Ruth Graham is over at Slate today talking about the aftermath of the Mars Hill multisite dissolution – and the continued momentum of both the individual churches and Mark Driscoll’s ministry. She’s basically saying: multi-site megachurches are hard to kill.
In her words:
[T]he bottom line is that while the central organization may be dead, many of its fruits—the smaller congregations that once shared the name Mars Hill—have survived. Now, all of those individual churches have been set loose to decide their own fates. Some consolidated, and others simply renamed themselves, reorganized, and carried onward. As the church’s website spun it soon after the announcement, “With her final breath, Mars Hill gave birth to 11 newly independent churches where, by God’s grace, the gospel will continue to be preached, his name will be glorified, and thousands will be saved by Jesus.”

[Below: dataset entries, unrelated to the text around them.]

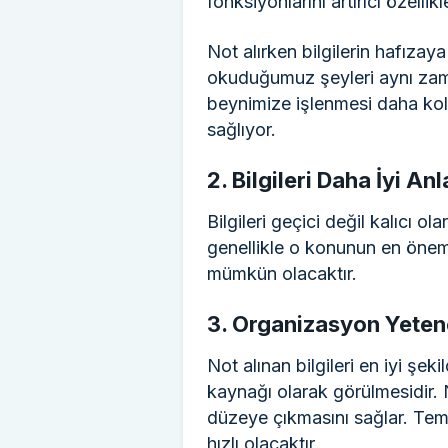
fonksiyonlarını artırıcı özellikl
Not alırken bilgilerin hafıza
okuduğumuz şeyleri aynı zama
beynimize işlenmesi daha kola
sağlıyor.
2. Bilgileri Daha İyi A
Bilgileri geçici değil kalıcı 
genellikle o konunun en öneml
mümkün olacaktır.
3. Organizasyon Yetene
Not alınan bilgileri en iyi şe
kaynağı olarak görülmesidir.
düzeye çıkmasını sağlar. Teme
hızlı olacaktır.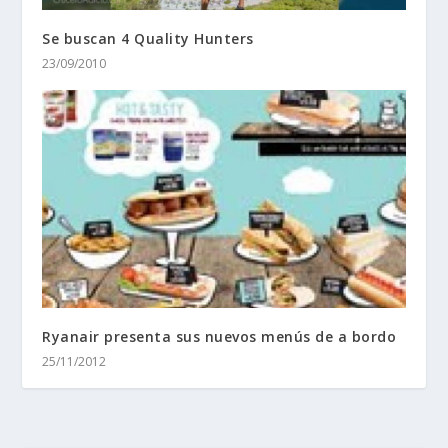
Se buscan 4 Quality Hunters
23/09/2010
Ryanair presenta sus nuevos menús de a bordo
25/11/2012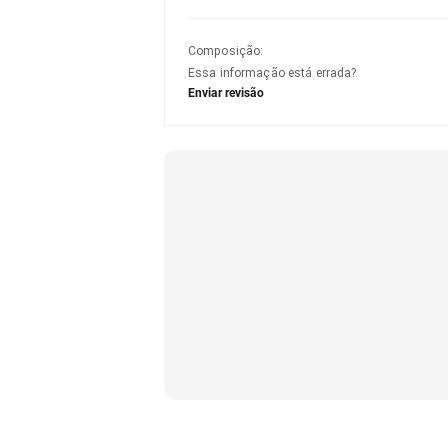
Composição
:
Essa informação está errada?
Enviar revisão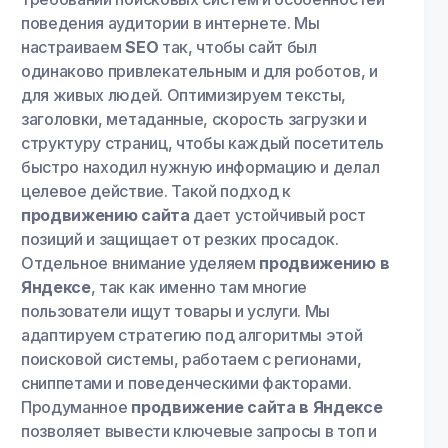
поведения аудитории в интернете. Мы
настраиваем
SEO
так, чтобы сайт был
одинаково привлекательным и для роботов, и
для живых людей. Оптимизируем тексты,
заголовки, метаданные, скорость загрузки и
структуру страниц, чтобы каждый посетитель
быстро находил нужную информацию и делал
целевое действие. Такой подход к
продвижению сайта
дает устойчивый рост
позиций и защищает от резких просадок.
Отдельное внимание уделяем
продвижению в
Яндексе
, так как именно там многие
пользователи ищут товары и услуги. Мы
адаптируем стратегию под алгоритмы этой
поисковой системы, работаем с регионами,
сниппетами и поведенческими факторами.
Продуманное
продвижение сайта в Яндексе
позволяет вывести ключевые запросы в топ и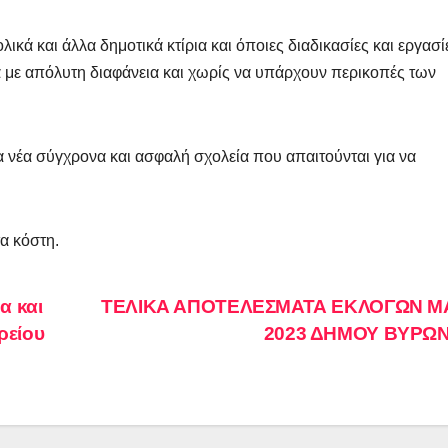
κά και άλλα δημοτικά κτίρια και όποιες διαδικασίες και εργασί
α με απόλυτη διαφάνεια και χωρίς να υπάρχουν περικοπές των
α νέα σύγχρονα και ασφαλή σχολεία που απαιτούνται για να
α κόστη.
 και
ΤΕΛΙΚΑ ΑΠΟΤΕΛΕΣΜΑΤΑ ΕΚΛΟΓΩΝ Μ
ρείου
2023 ΔΗΜΟΥ ΒΥΡΩ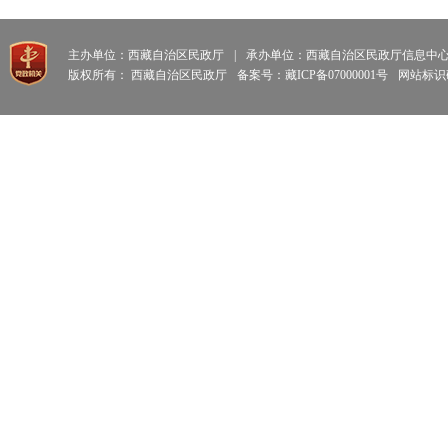
主办单位：西藏自治区民政厅
|
承办单位：西藏自治区民政厅信息中
版权所有： 西藏自治区民政厅
备案号：藏ICP备07000001号
网站标识码: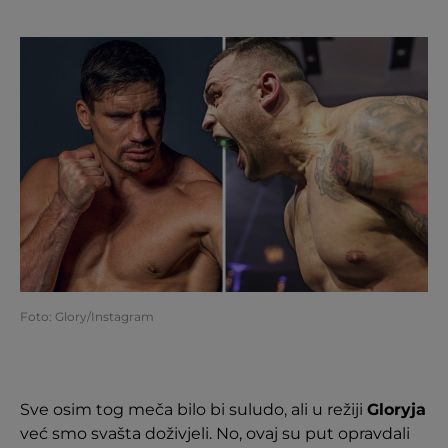
Foto: Glory/Instagram
Sve osim tog meča bilo bi suludo, ali u režiji
Gloryja
već smo svašta doživjeli. No, ovaj su put opravdali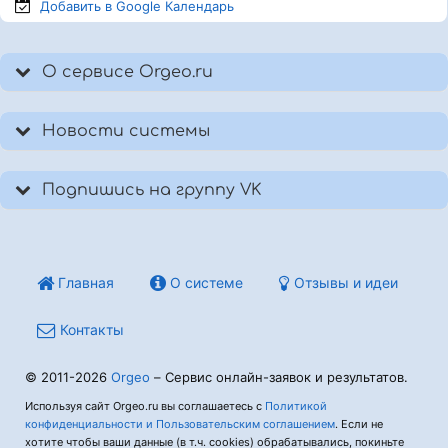
Добавить в Google
Календарь
О сервисе Orgeo.ru
Новости системы
Подпишись на группу VK
Главная
О системе
Отзывы и идеи
Контакты
© 2011-2026
Orgeo
– Сервис онлайн-заявок и результатов.
Используя сайт Orgeo.ru вы соглашаетесь с
Политикой
конфиденциальности и Пользовательским соглашением
. Если не
хотите чтобы ваши данные (в т.ч. cookies) обрабатывались, покиньте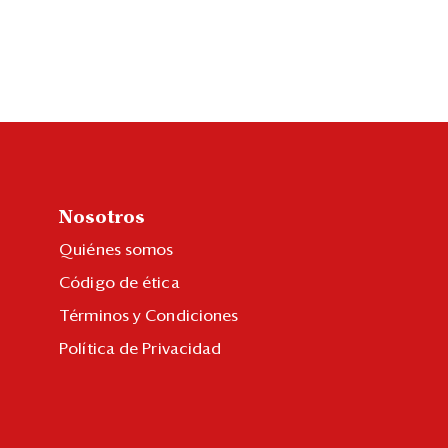
Nosotros
Quiénes somos
Código de ética
Términos y Condiciones
Política de Privacidad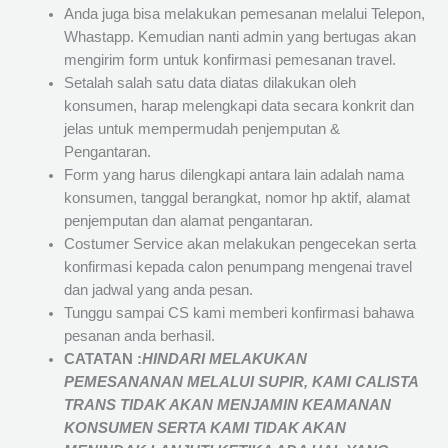
Anda juga bisa melakukan pemesanan melalui Telepon,
Whastapp. Kemudian nanti admin yang bertugas akan
mengirim form untuk konfirmasi pemesanan travel.
Setalah salah satu data diatas dilakukan oleh
konsumen, harap melengkapi data secara konkrit dan
jelas untuk mempermudah penjemputan &
Pengantaran.
Form yang harus dilengkapi antara lain adalah nama
konsumen, tanggal berangkat, nomor hp aktif, alamat
penjemputan dan alamat pengantaran.
Costumer Service akan melakukan pengecekan serta
konfirmasi kepada calon penumpang mengenai travel
dan jadwal yang anda pesan.
Tunggu sampai CS kami memberi konfirmasi bahawa
pesanan anda berhasil.
CATATAN :
HINDARI MELAKUKAN
PEMESANANAN MELALUI SUPIR, KAMI
CALISTA
TRANS
TIDAK AKAN MENJAMIN
KEAMANAN
KONSUMEN SERTA KAMI TIDAK AKAN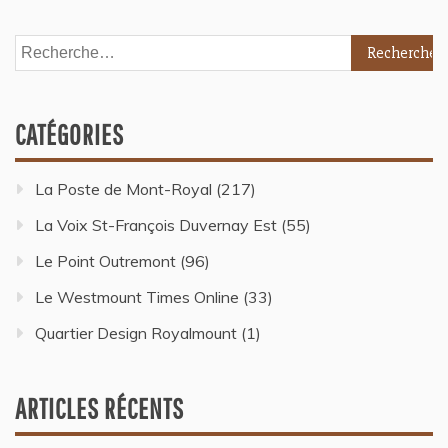
CATÉGORIES
La Poste de Mont-Royal
(217)
La Voix St-François Duvernay Est
(55)
Le Point Outremont
(96)
Le Westmount Times Online
(33)
Quartier Design Royalmount
(1)
ARTICLES RÉCENTS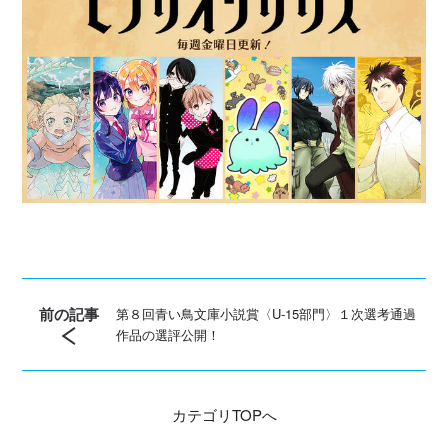
前の記事
第８回青い鳥文庫小説賞〈U‐15部門〉１次選考通過
作品の選評公開！
カテゴリ
TOPへ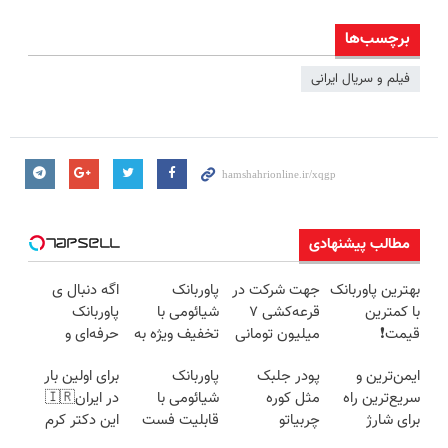
برچسب‌ها
فیلم و سریال ایرانی
مطالب پیشنهادی
بهترین پاوربانک
جهت شرکت در
پاوربانک
اگه دنبال ی
با کمترین
قرعه‌کشی ۷
شیائومی با
پاوربانک
قیمت❗
میلیون تومانی
تخفیف ویژه به
حرفه‌ای و
وارد شوید
مدت محدود🔥
قیمت مناسبی
ایمن‌ترین و
پودر جلبک
پاوربانک
برای اولین بار
تخفیف رو از
سریع‌ترین راه
مثل کوره
شیائومی با
در ایران🇮🇷
دست نده👌🏻
برای شارژ
چربیاتو
قابلیت فست
این دکتر کرم
گوشی😍👌🏻
میسوزونه
شارژ در زمان
ترمیم کننده 23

When a traditional church closes, members either leave disgruntled or leave in peace. The multisite model means many of them don’t have to leave at all.
[P]eople have deep, sincere loyalties to their churches, and for good reason: Churches often serve as the primary seat of their members’ social and spiritual lives. If a member walks away after a scandal, she is leaving behind much more than a toxic pastor—she’s leaving behind friendships, support groups, routines, weekly entertainment, and babysitting, just to name a few.
That may explain why it has always been shockingly difficult to kill a big church—and the rise of the multisite model may be making it even harder.
I think the question that comes from these observations might be: Is the resilient, durable, hard-to-kill nature of the multisite megachurch a sign of health? Or is it more like the unhealthy corporate condition of being “too big to fail”?